Work task: Search the material and gather each line with "should" in it.

Records:
◆ ◆ ◆ ◆
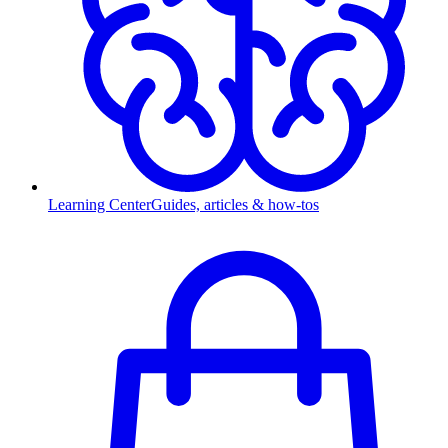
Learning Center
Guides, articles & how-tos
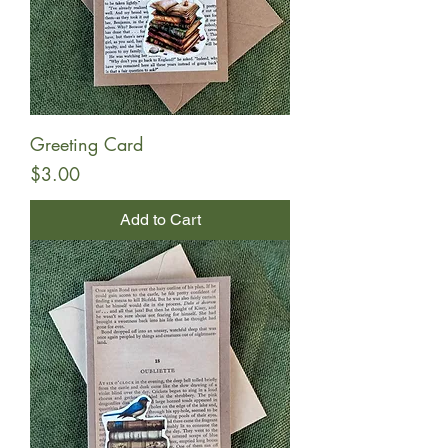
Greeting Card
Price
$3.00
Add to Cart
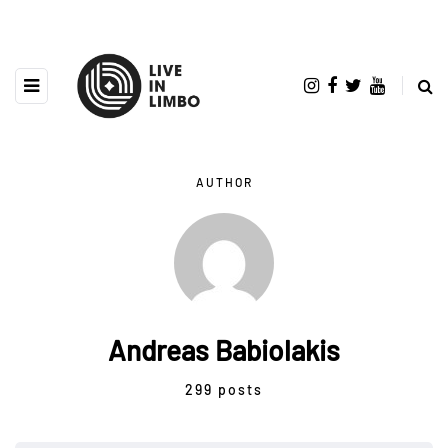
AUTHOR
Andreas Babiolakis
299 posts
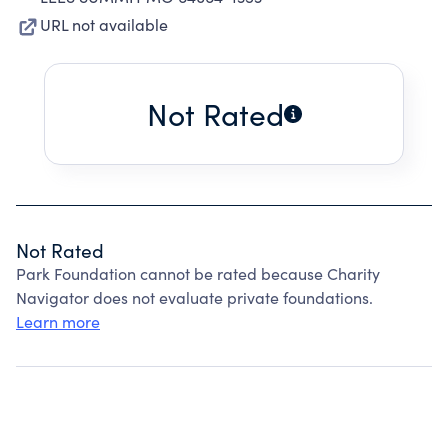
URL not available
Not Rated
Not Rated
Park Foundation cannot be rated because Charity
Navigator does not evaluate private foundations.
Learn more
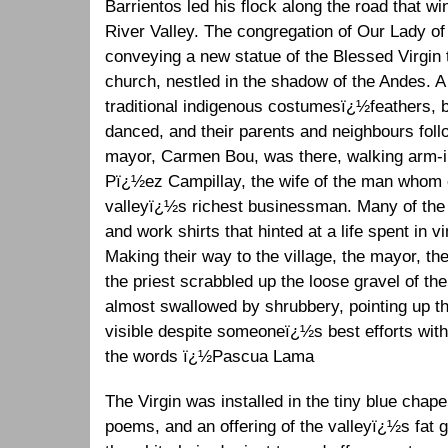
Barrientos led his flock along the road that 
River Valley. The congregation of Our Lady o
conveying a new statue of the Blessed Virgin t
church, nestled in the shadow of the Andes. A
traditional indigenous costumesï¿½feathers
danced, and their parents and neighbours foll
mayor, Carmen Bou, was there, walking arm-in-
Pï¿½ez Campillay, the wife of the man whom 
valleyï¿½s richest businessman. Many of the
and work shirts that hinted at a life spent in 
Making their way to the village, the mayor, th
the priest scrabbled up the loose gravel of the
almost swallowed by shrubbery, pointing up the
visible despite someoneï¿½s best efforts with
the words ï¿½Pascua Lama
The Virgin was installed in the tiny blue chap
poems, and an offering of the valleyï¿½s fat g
◆ ◆ ◆ ◆
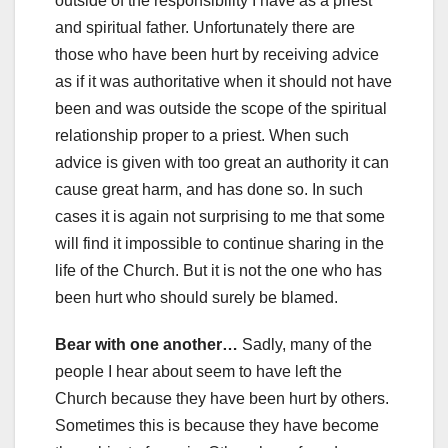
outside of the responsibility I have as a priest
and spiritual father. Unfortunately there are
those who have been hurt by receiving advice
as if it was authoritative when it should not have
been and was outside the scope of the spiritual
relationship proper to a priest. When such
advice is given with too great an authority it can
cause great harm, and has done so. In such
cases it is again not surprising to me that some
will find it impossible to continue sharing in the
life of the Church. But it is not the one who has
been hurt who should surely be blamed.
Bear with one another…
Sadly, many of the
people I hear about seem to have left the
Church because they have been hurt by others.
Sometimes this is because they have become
◆ ◆ ◆ ◆
Response box:
as if it was authoritative when it should not have
been hurt who should surely be blamed.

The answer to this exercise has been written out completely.